--- START ---
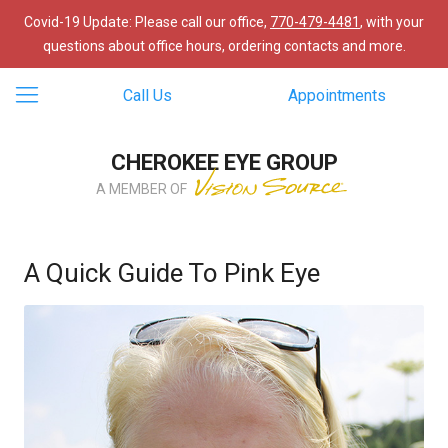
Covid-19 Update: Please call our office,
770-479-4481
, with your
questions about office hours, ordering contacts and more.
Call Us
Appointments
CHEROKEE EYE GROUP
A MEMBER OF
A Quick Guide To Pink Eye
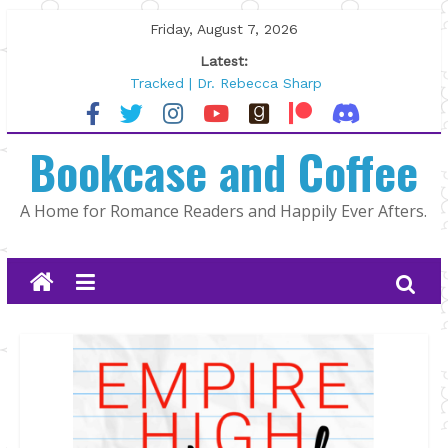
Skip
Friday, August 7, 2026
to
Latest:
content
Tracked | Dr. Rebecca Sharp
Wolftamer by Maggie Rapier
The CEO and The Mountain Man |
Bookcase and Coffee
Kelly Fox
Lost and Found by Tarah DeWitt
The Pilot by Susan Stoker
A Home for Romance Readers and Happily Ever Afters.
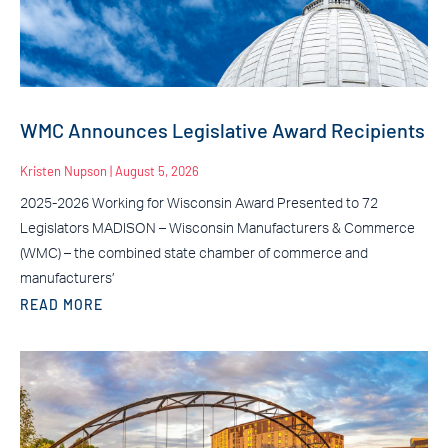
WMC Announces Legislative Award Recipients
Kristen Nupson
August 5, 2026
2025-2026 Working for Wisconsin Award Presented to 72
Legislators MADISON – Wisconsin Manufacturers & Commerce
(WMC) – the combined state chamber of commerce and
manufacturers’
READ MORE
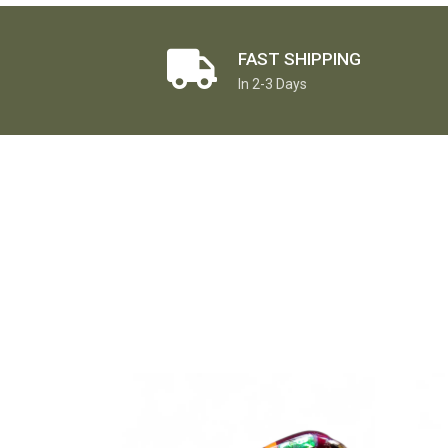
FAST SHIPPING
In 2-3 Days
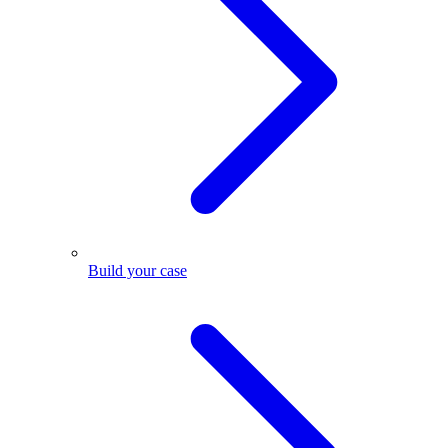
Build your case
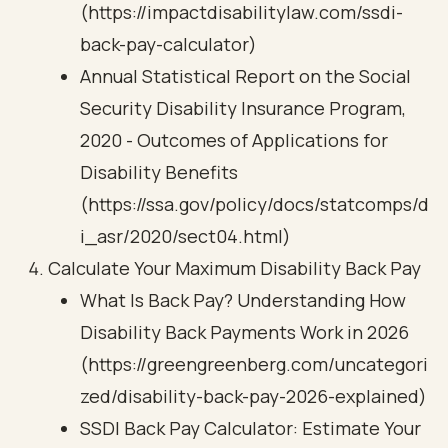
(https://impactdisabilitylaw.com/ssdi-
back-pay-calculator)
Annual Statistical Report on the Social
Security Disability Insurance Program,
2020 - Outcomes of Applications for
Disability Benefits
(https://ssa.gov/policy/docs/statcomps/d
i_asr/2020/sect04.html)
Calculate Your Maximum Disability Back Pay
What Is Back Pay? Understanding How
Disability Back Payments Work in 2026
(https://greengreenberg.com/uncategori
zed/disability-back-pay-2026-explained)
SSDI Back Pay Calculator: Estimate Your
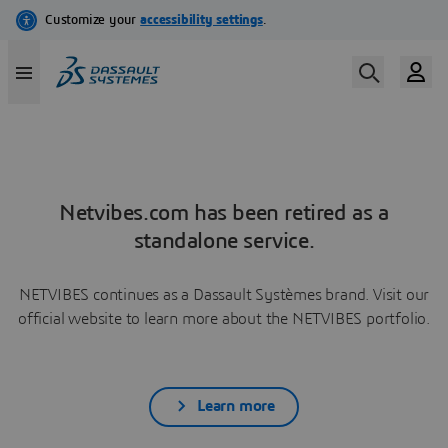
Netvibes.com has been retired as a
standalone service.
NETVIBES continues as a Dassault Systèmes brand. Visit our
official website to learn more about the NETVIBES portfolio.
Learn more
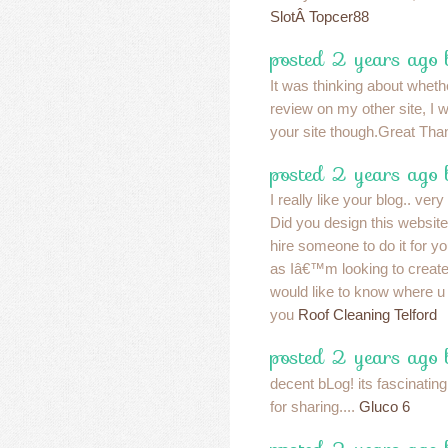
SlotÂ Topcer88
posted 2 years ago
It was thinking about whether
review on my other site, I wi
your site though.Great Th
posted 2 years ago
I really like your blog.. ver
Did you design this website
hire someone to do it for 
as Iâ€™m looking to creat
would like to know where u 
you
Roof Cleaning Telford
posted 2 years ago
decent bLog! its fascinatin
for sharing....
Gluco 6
--- END ---
What to produce: When a line of the records holds the word "Award", copy that line.

Written answer:
WMC Announces Legislative Award Recipients
2025-2026 Working for Wisconsin Award Presented to 72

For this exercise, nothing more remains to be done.